Some of the findings of research through the last few years include noting the degree to which stimulated cannabinoid receptors promote homeostasis in the other systems of our body.
Most notably, endocannabinoid-aided homeostasis occurs:
- In our motor neurons
- In the excitability of our central nervous system
- In our overall neuron cell health
- In our immune system responses
- In our perception of pain
- In balanced sleep and wake cycles
- And many other interactions
Perhaps most exciting, recent research points to a range of previously undiscovered neuroreceptor types related to the endocannabinoid system. This collection of neuroreceptors including those traditionally associated with the endocannabinoid system makes the receptor sites of this system the most prevalent of any neuroreceptors throughout your body.
One area in which the application of CBD is of most interest includes the relationship between CBD, your brain, and your nervous system in general.
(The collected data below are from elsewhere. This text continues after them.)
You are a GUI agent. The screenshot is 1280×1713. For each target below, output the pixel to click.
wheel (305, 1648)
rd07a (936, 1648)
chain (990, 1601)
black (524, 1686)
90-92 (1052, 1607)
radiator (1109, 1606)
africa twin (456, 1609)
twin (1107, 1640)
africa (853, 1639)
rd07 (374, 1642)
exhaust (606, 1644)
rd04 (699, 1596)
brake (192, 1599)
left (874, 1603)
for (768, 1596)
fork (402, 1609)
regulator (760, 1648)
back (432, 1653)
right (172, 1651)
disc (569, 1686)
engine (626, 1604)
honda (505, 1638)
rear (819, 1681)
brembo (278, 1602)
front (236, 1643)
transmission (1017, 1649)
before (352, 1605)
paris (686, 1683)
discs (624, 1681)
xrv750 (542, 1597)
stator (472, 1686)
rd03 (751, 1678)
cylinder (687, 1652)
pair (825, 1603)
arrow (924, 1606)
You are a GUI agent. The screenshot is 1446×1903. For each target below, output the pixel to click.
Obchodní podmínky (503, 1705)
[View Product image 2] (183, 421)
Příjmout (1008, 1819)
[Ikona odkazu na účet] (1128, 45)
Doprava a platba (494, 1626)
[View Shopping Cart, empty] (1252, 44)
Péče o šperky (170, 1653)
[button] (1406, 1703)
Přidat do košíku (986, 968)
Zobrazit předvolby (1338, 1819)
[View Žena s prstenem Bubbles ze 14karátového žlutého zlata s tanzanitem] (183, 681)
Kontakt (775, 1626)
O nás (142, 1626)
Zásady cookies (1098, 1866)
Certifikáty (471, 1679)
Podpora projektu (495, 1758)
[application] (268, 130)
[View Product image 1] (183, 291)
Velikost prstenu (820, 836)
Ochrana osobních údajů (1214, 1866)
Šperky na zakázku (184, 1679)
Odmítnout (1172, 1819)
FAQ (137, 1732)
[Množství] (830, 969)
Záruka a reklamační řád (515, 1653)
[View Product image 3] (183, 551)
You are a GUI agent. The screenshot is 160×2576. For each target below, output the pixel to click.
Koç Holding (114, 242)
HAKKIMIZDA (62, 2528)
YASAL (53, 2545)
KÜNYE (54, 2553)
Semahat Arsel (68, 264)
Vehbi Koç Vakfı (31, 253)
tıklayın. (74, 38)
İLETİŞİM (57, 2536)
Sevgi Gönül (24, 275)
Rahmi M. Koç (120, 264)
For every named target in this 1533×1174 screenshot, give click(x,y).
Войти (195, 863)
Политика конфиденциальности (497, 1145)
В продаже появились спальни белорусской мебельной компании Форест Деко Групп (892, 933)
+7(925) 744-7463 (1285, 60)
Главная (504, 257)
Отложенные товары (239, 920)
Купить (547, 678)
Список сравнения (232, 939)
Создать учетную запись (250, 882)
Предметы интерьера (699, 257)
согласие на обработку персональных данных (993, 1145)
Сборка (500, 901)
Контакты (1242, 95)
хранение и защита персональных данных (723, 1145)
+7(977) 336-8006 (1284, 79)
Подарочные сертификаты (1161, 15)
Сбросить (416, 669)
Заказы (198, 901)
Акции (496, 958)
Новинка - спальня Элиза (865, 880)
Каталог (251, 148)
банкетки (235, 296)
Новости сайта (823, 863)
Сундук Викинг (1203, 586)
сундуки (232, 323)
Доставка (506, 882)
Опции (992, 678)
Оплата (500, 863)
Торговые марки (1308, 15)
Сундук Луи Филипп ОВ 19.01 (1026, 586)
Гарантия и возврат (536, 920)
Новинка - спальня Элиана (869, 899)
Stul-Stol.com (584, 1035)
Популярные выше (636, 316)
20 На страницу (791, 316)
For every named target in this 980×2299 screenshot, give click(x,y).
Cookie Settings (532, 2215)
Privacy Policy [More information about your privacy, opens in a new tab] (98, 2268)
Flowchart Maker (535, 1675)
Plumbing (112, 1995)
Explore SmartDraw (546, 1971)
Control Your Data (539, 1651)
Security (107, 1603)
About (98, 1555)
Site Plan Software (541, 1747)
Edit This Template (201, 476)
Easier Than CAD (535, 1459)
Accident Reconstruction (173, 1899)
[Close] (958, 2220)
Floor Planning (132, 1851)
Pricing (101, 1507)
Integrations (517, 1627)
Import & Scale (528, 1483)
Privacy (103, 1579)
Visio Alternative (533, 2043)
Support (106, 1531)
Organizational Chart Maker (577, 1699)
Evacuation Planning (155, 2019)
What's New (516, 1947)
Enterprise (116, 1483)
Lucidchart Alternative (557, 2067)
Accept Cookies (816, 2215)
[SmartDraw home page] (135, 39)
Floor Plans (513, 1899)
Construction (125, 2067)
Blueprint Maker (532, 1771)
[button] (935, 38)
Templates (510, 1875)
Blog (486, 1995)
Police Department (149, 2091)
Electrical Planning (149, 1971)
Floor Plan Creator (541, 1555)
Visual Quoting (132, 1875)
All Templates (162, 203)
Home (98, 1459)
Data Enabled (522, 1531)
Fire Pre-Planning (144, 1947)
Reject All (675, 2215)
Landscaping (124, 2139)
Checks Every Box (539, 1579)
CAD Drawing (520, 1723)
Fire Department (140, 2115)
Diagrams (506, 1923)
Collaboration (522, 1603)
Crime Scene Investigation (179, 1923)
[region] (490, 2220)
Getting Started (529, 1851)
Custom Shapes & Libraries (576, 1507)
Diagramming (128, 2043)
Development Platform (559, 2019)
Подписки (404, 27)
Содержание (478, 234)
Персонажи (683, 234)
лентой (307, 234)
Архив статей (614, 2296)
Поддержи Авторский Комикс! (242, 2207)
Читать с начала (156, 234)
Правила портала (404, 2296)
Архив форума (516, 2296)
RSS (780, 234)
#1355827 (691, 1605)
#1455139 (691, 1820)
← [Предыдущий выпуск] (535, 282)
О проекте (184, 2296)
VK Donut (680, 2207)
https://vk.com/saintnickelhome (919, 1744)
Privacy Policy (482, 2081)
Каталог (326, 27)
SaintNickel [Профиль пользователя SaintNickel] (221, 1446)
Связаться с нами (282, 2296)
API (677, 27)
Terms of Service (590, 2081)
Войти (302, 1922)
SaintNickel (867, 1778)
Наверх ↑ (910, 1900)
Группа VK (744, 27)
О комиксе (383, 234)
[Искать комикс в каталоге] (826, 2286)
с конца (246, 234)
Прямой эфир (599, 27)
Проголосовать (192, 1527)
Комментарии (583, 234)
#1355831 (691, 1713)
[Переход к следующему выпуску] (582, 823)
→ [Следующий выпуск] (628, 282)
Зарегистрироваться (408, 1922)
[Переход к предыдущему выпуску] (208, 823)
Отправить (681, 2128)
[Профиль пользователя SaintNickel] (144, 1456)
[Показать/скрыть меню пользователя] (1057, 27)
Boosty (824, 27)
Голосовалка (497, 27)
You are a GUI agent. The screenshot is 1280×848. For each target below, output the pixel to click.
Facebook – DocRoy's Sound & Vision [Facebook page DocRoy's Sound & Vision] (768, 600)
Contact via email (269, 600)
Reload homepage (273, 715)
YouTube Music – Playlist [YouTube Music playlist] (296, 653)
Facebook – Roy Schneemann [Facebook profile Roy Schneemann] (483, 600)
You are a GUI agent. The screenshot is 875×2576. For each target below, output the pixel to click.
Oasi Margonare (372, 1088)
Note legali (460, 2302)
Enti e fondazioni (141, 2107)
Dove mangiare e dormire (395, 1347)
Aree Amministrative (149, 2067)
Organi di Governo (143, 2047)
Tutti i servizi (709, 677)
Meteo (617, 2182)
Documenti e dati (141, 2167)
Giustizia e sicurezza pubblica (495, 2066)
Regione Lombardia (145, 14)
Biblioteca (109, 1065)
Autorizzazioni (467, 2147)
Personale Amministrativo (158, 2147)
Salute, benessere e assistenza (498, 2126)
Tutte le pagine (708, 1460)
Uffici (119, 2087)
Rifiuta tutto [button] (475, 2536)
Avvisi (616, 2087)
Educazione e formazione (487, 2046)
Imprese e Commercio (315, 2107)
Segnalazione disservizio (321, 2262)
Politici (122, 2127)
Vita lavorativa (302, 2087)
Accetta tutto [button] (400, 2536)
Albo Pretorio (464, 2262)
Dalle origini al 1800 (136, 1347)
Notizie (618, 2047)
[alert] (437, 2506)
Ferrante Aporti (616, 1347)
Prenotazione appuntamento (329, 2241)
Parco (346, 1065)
While new relationships between the endocannabinoid system and your nervous system are being discovered daily, some of the most eye-opening CBD effects include:
- Promotion of nerve cell health and vitality
- Promotion of muscle tone and ability to move smoothly
- Lowering of the release of stress-response hormones
- Reduction of sleep apnea symptoms
- Promotion of better mood, executive function, and memory
- Disruption of opioid receptors
- Neuroprotective benefits
- Enlargement of your hippocampus
- All of the above effects occur from a non-psychotropic substance
While all of the above effects to the brain and nervous system from CBD have been recorded in peer-reviewed medical research articles, one should note that the FDA has only approved a limited number of cannabinoid-centered pharmaceuticals to treat specific medical conditions. While we believe this number will quickly rise with time, the FDA does not — at this time — endorse CBD as a “cure” for any medical conditions.
With this said, the massive influx of hemp growers nationwide, the 2018 farm bill legalizing CBD federally, and the rapid acceptance of CBD use by the general population have only accelerated research on the topic. Our final takeaway is that you truly have nothing to lose. CBD is known to have minimal side effects which are present in nearly every pharmaceutical meant to aid in the health conditions throughout this review. Most prominent CBD companies have a wide range of dosage amounts, and a growing number of healthcare professionals are well acquainted with knowledge of CBD.